### TASK ITEM
Please copy out each line of the entries in which "para" appears.

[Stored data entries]
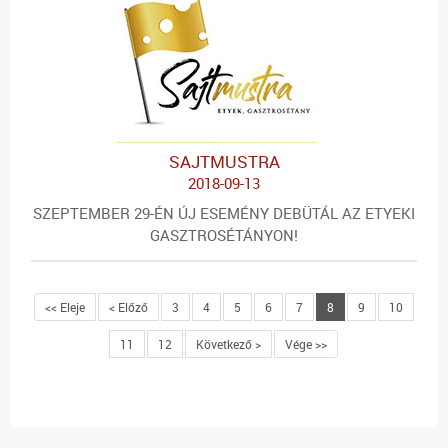
SAJTMUSTRA
2018-09-13
SZEPTEMBER 29-ÉN ÚJ ESEMÉNY DEBÜTÁL AZ ETYEKI
GASZTROSÉTÁNYON!
<< Eleje
< Előző
3
4
5
6
7
8
9
10
11
12
Következő >
Vége >>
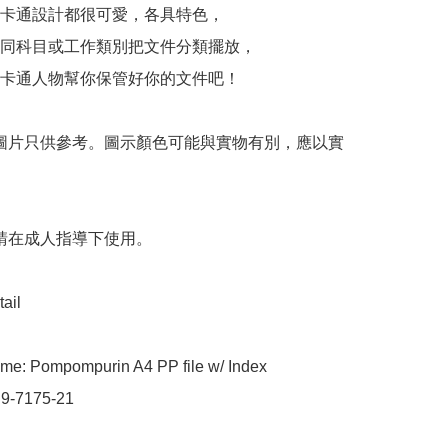
卡通設計都很可愛，各具特色，

同科目或工作類別把文件分類擺放，

卡通人物幫你保管好你的文件吧！

 圖片只供參考。圖示顏色可能與實物有別，應以實
 請在成人指導下使用。

ail

me: Pompompurin A4 PP file w/ Index

 9-7175-21
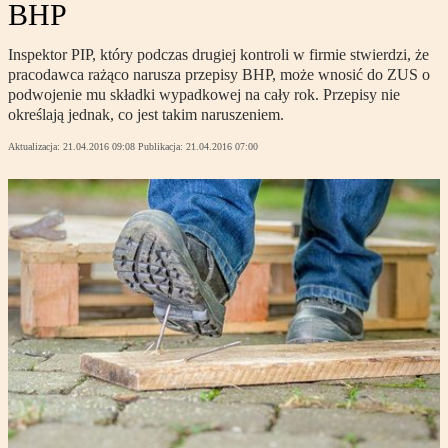
BHP
Inspektor PIP, który podczas drugiej kontroli w firmie stwierdzi, że
pracodawca rażąco narusza przepisy BHP, może wnosić do ZUS o
podwojenie mu składki wypadkowej na cały rok. Przepisy nie
określają jednak, co jest takim naruszeniem.
Aktualizacja:
21.04.2016 09:08
Publikacja:
21.04.2016 07:00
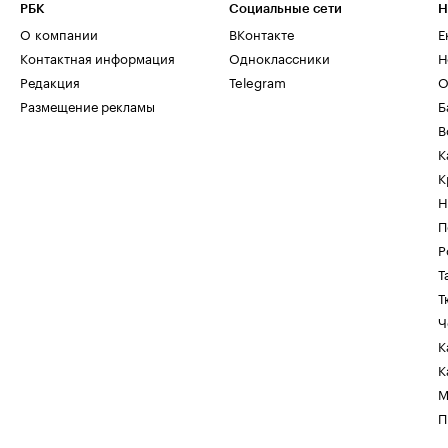
РБК
Социальные сети
Н
О компании
ВКонтакте
Е
Контактная информация
Одноклассники
Н
Редакция
Telegram
О
Размещение рекламы
Б
В
К
К
Н
П
Р
Т
Т
Ч
К
К
М
П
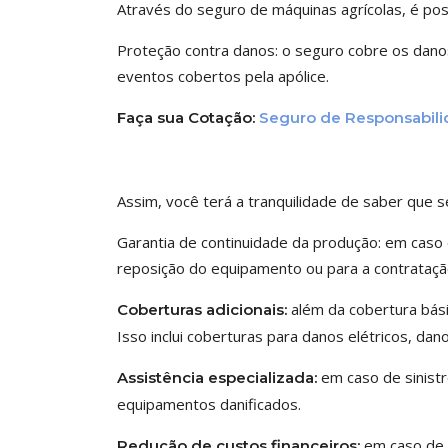
Através do seguro de máquinas agrícolas, é pos
Proteção contra danos: o seguro cobre os danos
eventos cobertos pela apólice.
Faça sua Cotação:
Seguro de Responsabilid
Assim, você terá a tranquilidade de saber que s
Garantia de continuidade da produção: em caso 
reposição do equipamento ou para a contratação
além da cobertura básic
Coberturas adicionais:
Isso inclui coberturas para danos elétricos, d
em caso de sinistr
Assistência especializada:
equipamentos danificados.
em caso de s
Redução de custos financeiros:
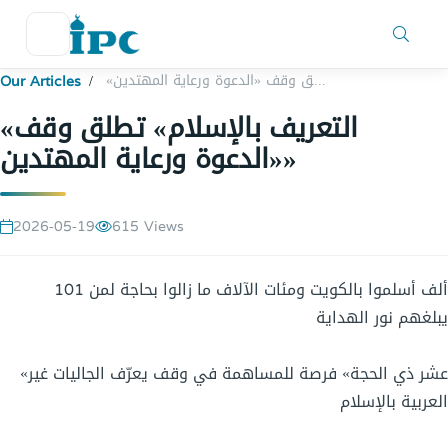
«التعريف بالإسلام» تطلق وقف «الدعوة ورعاية المهتدين»
Our Articles
«التعريف بالإسلام» تطلق وقف
«الدعوة ورعاية المهتدين»
2026-05-19
615 Views
101 ألف أسلموا بالكويت ومئات الآلاف ما زالوا بحاجة لمن
يبلغهم نور الهداية
«عشر ذي الحجة» فرصة للمساهمة في وقف يعرّف الجاليات غير
العربية بالإسلام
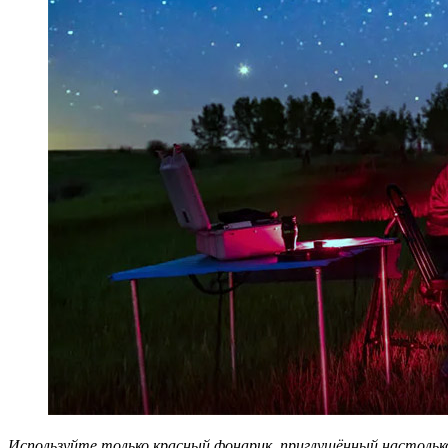
Используйте только красный фонарик, приглушённый настолько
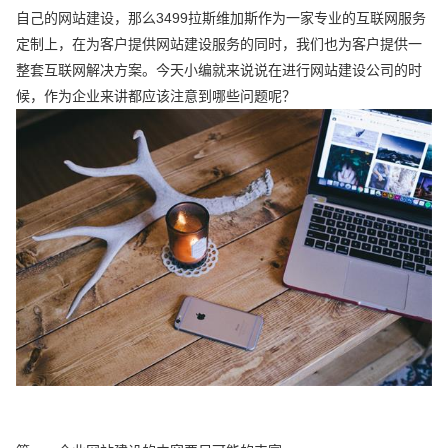
自己的网站建设，那么3499拉斯维加斯作为一家专业的互联网服务
定制上，在为客户提供网站建设服务的同时，我们也为客户提供一
整套互联网解决方案。今天小编就来说说在进行网站建设公司的时
候，作为企业来讲都应该注意到哪些问题呢？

### RESPONSE BOX
reposição do equipamento ou para a contratação
Isso inclui coberturas para danos elétricos, d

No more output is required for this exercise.